(Saved data entries)
⟨

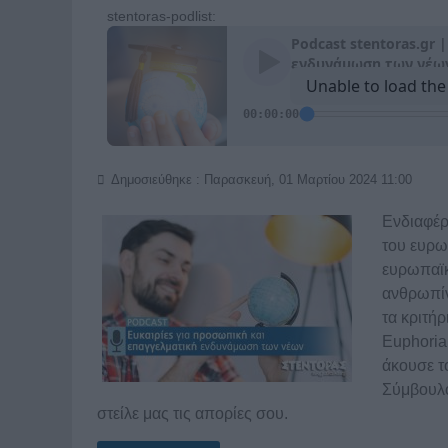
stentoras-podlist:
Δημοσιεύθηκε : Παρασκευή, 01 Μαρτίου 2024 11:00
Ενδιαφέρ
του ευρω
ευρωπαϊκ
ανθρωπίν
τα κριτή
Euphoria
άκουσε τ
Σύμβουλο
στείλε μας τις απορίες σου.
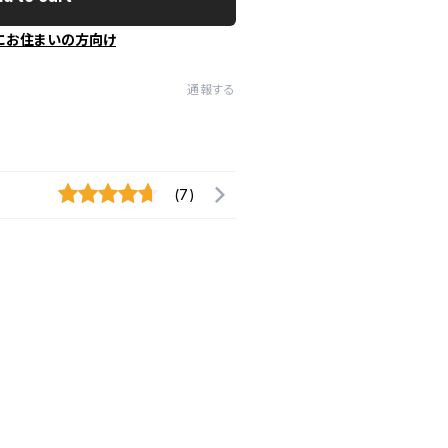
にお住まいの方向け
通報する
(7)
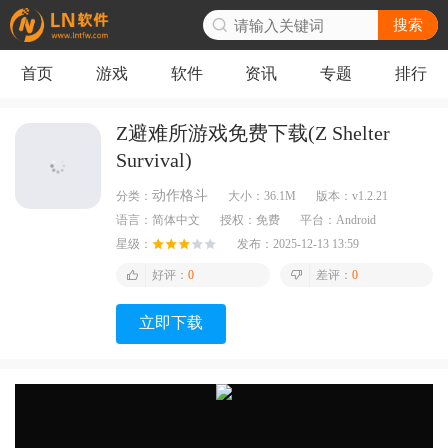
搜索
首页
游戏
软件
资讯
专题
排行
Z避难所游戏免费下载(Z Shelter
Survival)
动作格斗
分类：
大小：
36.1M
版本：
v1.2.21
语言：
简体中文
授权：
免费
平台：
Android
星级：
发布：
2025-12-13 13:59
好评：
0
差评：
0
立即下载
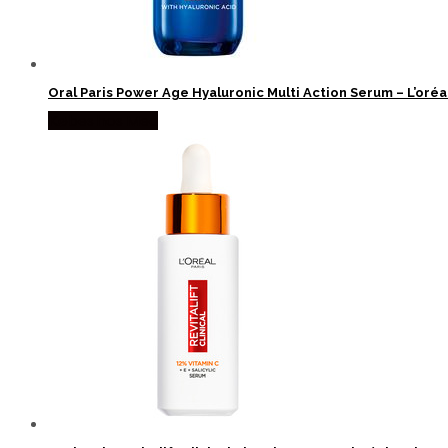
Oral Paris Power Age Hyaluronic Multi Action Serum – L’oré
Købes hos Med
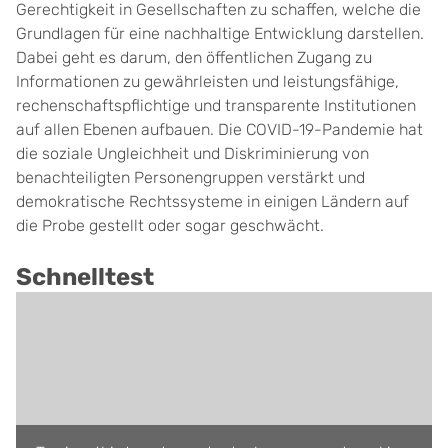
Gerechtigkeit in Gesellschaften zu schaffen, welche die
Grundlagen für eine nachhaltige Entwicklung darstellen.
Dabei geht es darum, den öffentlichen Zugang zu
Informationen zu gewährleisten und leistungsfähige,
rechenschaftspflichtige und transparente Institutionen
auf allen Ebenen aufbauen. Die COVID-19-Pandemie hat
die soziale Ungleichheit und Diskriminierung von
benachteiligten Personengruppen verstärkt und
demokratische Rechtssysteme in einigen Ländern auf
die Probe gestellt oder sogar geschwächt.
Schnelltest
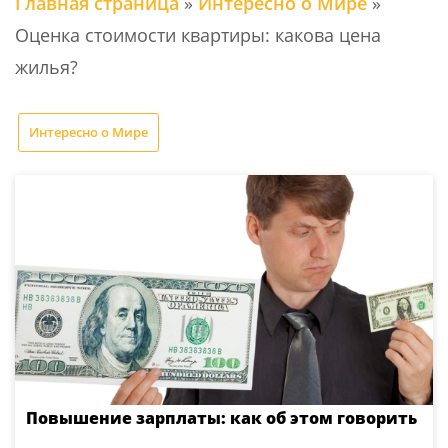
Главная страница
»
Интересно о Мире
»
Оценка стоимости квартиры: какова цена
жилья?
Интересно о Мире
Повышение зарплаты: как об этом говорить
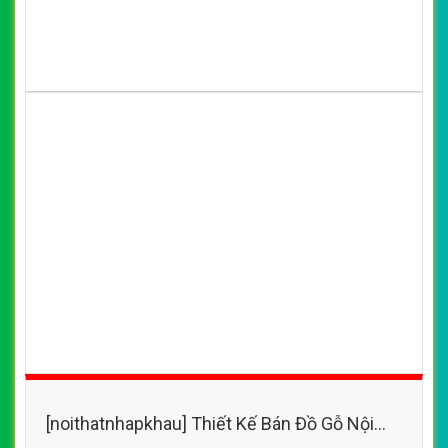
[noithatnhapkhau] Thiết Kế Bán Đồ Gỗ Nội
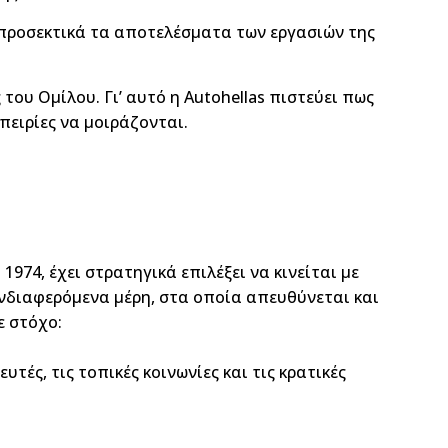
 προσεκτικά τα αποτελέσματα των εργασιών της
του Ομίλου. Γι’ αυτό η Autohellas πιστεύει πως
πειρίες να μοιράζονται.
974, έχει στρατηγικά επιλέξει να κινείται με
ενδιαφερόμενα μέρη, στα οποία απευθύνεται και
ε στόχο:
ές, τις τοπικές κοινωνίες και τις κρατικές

⟩

Repeat each entry precisely as it appears. Leave the pictures out.

stentoras-podlist:
Δημοσιεύθηκε : Παρασκευή, 01 Μαρτίου 2024 11:00
Ενδιαφέρ
του ευρω
ευρωπαϊκ
ανθρωπίν
τα κριτή
Euphoria
άκουσε τ
Σύμβουλο
στείλε μας τις απορίες σου.
にお住まいの方向け
通報する
(7)
搜索
首页
游戏
软件
资讯
专题
排行
Z避难所游戏免费下载(Z Shelter
Survival)
动作格斗
分类：
大小：
36.1M
版本：
v1.2.21
语言：
简体中文
授权：
免费
平台：
Android
星级：
发布：
2025-12-13 13:59
好评：
0
差评：
0
立即下载
Oral Paris Power Age Hyaluronic Multi Action Serum – L’oré
Købes hos Med
Gerechtigkeit in Gesellschaften zu schaffen, welche die
Grundlagen für eine nachhaltige Entwicklung darstellen.
Dabei geht es darum, den öffentlichen Zugang zu
Informationen zu gewährleisten und leistungsfähige,
rechenschaftspflichtige und transparente Institutionen
auf allen Ebenen aufbauen. Die COVID-19-Pandemie hat
die soziale Ungleichheit und Diskriminierung von
benachteiligten Personengruppen verstärkt und
demokratische Rechtssysteme in einigen Ländern auf
die Probe gestellt oder sogar geschwächt.
Schnelltest
Главная страница
»
Интересно о Мире
»
Оценка стоимости квартиры: какова цена
жилья?
Интересно о Мире
Повышение зарплаты: как об этом говорить
[noithatnhapkhau] Thiết Kế Bán Đồ Gỗ Nội
 προσεκτικά τα αποτελέσματα των εργασιών της
του Ομίλου. Γι’ αυτό η Autohellas πιστεύει πως
πειρίες να μοιράζονται.
974, έχει στρατηγικά επιλέξει να κινείται με
ενδιαφερόμενα μέρη, στα οποία απευθύνεται και
ε στόχο:
ές, τις τοπικές κοινωνίες και τις κρατικές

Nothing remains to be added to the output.